In fact, it isn’t uncommon for natural male bodybuilding competitors to gain 3-5 pounds of lean muscle mass after a full year of competition-minded training (it’s even less for women). Consider Arnold’s 15-year progress in the picture below:
I don’t know his body weight in the first photo of teenaged Arnold, but I know that his greatest competition body weight was around 235 pounds. For the sake of argument, I will estimate that he weighed around 190 pounds in the 1960 photo and 235 pounds in the 1975 photo.
His body fat percentage is greater in the first photo than the last, but in order to keep things simple, let’s assume his body fat is equal and that he gained 45 pounds of muscle over those 15 years. That’s 3 pounds of muscle gained per year over that 15 year period where Arnold was constantly competing and training consistently and intensely.
Remember, we’re talking about three pounds of muscle mass gained per year by a man with stellar genetics – who admitted to using small amounts of steroids to help him maintain muscle mass while in a caloric deficit – and is arguably the greatest bodybuilder the world has ever known.
And, yet, my experience has been that people believe 15-20 pounds of muscle growth after a year of training and eating for gains is a reasonable expectation. Arnold would beg to differ. It just doesn’t happen naturally. I’m sorry, but it doesn’t.
Anyone who’s ever endeavored to gain a substantial amount of muscle mass already knows this truth full well. In fact, the slowness with which muscle is naturally accumulated on the body – even under the best conditions – is precisely what has led so many down the dangerous (and wholly unrecommended) path of using synthetic steroids and other prohormone agents.
In one of her recent posts, Craig Leonard Fitness’ own Coach Amber announced that she’s currently working hard to add lean muscle mass to her body.
As far as I know, Amber has never made it a specific goal of hers to build muscle. And, in speaking with her recently, I know that she’s personally coming to the realization of just how much patience and determination such a goal takes.
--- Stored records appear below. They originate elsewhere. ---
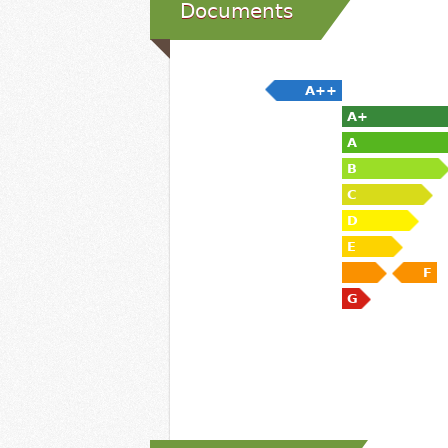
Documents
A++
A+
A
B
C
D
E
F
G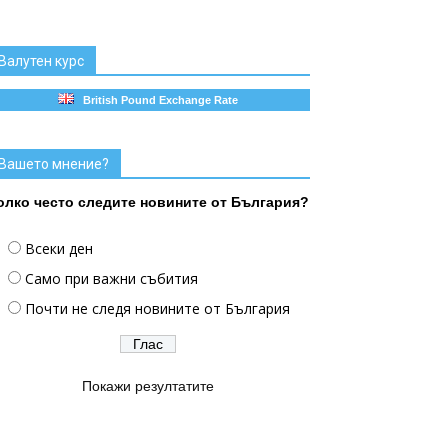
Валутен курс
British Pound Exchange Rate
Вашето мнение?
олко често следите новините от България?
Всеки ден
Само при важни събития
Почти не следя новините от България
Покажи резултатите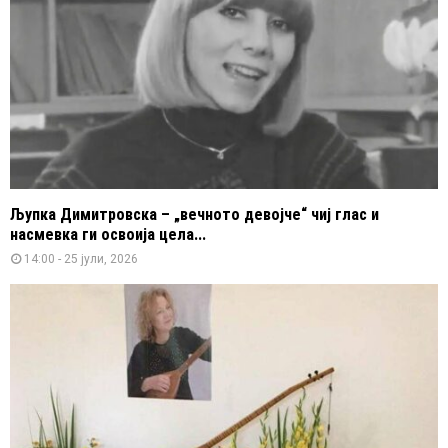
Љупка Димитровска – „вечното девојче“ чиј глас и
насмевка ги освоија цела...
14:00 - 25 јули, 2026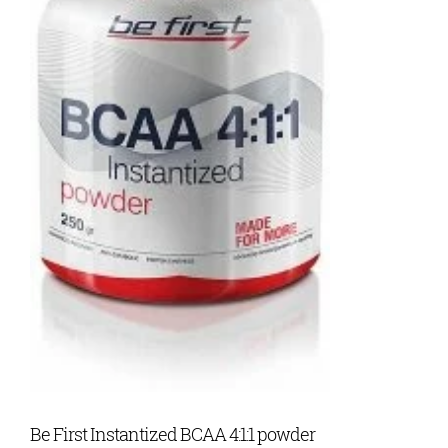
Be First Instantized BCAA 4:1:1 powder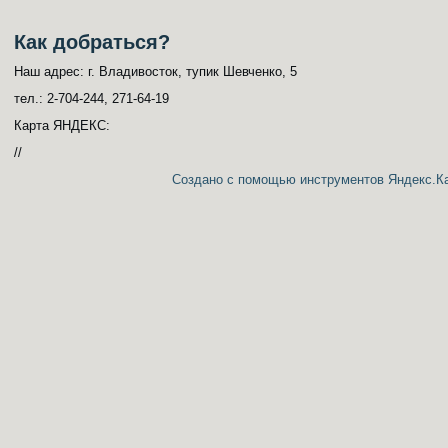
Как добраться?
Наш адрес: г. Владивосток, тупик Шевченко, 5
тел.: 2-704-244, 271-64-19
Карта ЯНДЕКС:
//
Создано с помощью инструментов Яндекс.К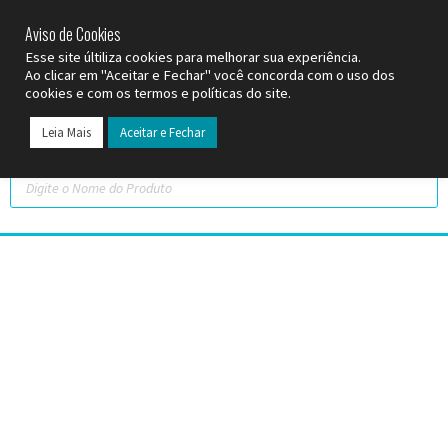
SP (11) 9
2093-7312
RS (51) 30661020
SC (47) 9
3300-3924
Aviso de Cookies
Esse site últiliza cookies para melhorar sua experiência.
Ao clicar em "Aceitar e Fechar" você concorda com o uso dos
cookies e com os termos e políticas do site.
Leia Mais
Aceitar e Fechar
Todos os Pr
Datas C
She is noticeably more muscular, but has only gained 2 or 3 pounds of muscle in the 2 months or so she’s been training and eating for it. I sensed her frustration and I felt for her, because I’ve been there.
But the truth of the matter is that she’s making great progress and should be proud of the results she’s achieved so far.
So allow me to save you from the disappointment and frustration that so many experience when setting out to pack on some additional sexy, lean muscle mass. Building muscle requires patience, LOTS of patience, and a long-term perspective.
The inconvenient truth is that building muscle mass takes time.
Like it or not, that’s just how it is.